- Dataset records -
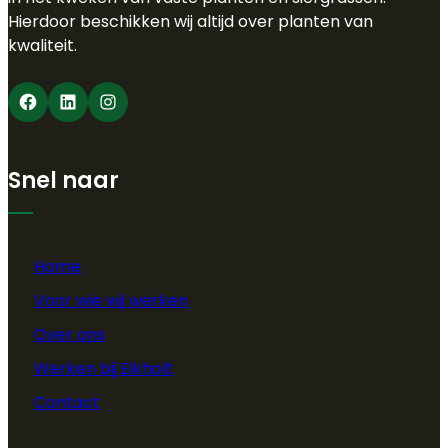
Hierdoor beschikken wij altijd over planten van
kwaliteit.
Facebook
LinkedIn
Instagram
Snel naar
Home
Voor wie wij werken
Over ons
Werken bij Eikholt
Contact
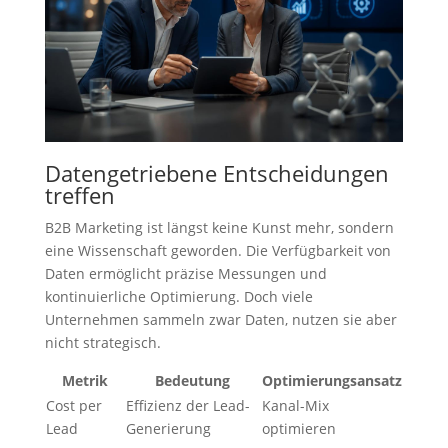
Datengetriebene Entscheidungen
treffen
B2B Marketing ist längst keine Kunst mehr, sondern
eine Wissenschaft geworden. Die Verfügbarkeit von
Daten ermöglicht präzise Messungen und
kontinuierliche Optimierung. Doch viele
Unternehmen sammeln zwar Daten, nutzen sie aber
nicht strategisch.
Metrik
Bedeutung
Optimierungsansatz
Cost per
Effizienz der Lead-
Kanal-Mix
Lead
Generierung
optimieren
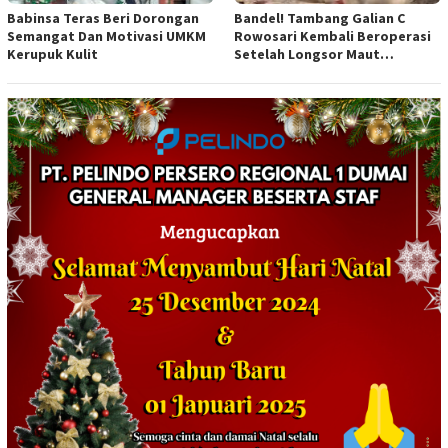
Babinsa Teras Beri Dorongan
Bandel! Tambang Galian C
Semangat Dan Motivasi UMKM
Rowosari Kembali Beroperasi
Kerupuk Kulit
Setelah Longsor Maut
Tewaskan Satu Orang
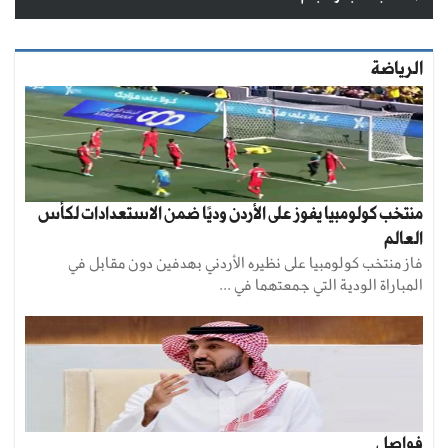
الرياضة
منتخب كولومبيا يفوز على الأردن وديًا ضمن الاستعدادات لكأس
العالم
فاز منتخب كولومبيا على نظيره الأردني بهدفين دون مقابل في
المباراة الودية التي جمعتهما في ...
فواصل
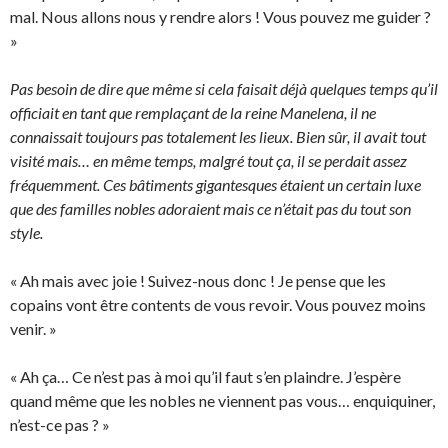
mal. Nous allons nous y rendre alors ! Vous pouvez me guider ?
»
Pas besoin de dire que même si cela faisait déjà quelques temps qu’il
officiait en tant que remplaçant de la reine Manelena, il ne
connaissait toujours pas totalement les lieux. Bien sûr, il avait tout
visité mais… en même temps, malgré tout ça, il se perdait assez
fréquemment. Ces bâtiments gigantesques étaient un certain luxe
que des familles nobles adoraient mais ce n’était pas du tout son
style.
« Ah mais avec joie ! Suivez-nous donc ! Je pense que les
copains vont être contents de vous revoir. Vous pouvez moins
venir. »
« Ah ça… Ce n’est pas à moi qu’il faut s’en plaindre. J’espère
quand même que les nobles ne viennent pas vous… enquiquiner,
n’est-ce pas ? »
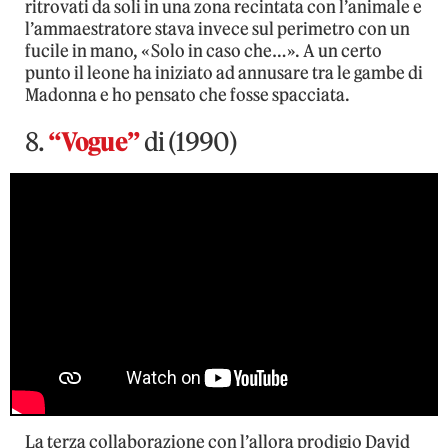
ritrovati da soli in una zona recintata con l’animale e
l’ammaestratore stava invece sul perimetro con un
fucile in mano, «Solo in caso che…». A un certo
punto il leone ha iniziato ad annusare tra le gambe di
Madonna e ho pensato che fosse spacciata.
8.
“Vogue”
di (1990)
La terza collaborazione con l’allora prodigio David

- Work item -
Your task is a word-for-word transcription of the entries, leaving out all pictures.

- Written response -
Hierdoor beschikken wij altijd over planten van
kwaliteit.
Facebook
LinkedIn
Instagram
Snel naar
Home
Voor wie wij werken
Over ons
Werken bij Eikholt
Contact
Datengetriebene Entscheidungen
treffen
B2B Marketing ist längst keine Kunst mehr, sondern
eine Wissenschaft geworden. Die Verfügbarkeit von
Daten ermöglicht präzise Messungen und
kontinuierliche Optimierung. Doch viele
Unternehmen sammeln zwar Daten, nutzen sie aber
nicht strategisch.
Metrik
Bedeutung
Optimierungsansatz
Cost per
Effizienz der Lead-
Kanal-Mix
Lead
Generierung
optimieren
Babinsa Teras Beri Dorongan
Bandel! Tambang Galian C
Semangat Dan Motivasi UMKM
Rowosari Kembali Beroperasi
Kerupuk Kulit
Setelah Longsor Maut
Tewaskan Satu Orang
الرياضة
منتخب كولومبيا يفوز على الأردن وديًا ضمن الاستعدادات لكأس
العالم
فاز منتخب كولومبيا على نظيره الأردني بهدفين دون مقابل في
المباراة الودية التي جمعتهما في ...
فواصل
mal. Nous allons nous y rendre alors ! Vous pouvez me guider ?
»
Pas besoin de dire que même si cela faisait déjà quelques temps qu’il
officiait en tant que remplaçant de la reine Manelena, il ne
connaissait toujours pas totalement les lieux. Bien sûr, il avait tout
visité mais… en même temps, malgré tout ça, il se perdait assez
fréquemment. Ces bâtiments gigantesques étaient un certain luxe
que des familles nobles adoraient mais ce n’était pas du tout son
style.
« Ah mais avec joie ! Suivez-nous donc ! Je pense que les
copains vont être contents de vous revoir. Vous pouvez moins
venir. »
« Ah ça… Ce n’est pas à moi qu’il faut s’en plaindre. J’espère
quand même que les nobles ne viennent pas vous… enquiquiner,
n’est-ce pas ? »
ritrovati da soli in una zona recintata con l’animale e
l’ammaestratore stava invece sul perimetro con un
fucile in mano, «Solo in caso che…». A un certo
punto il leone ha iniziato ad annusare tra le gambe di
Madonna e ho pensato che fosse spacciata.
8.
“Vogue”
di (1990)
La terza collaborazione con l’allora prodigio David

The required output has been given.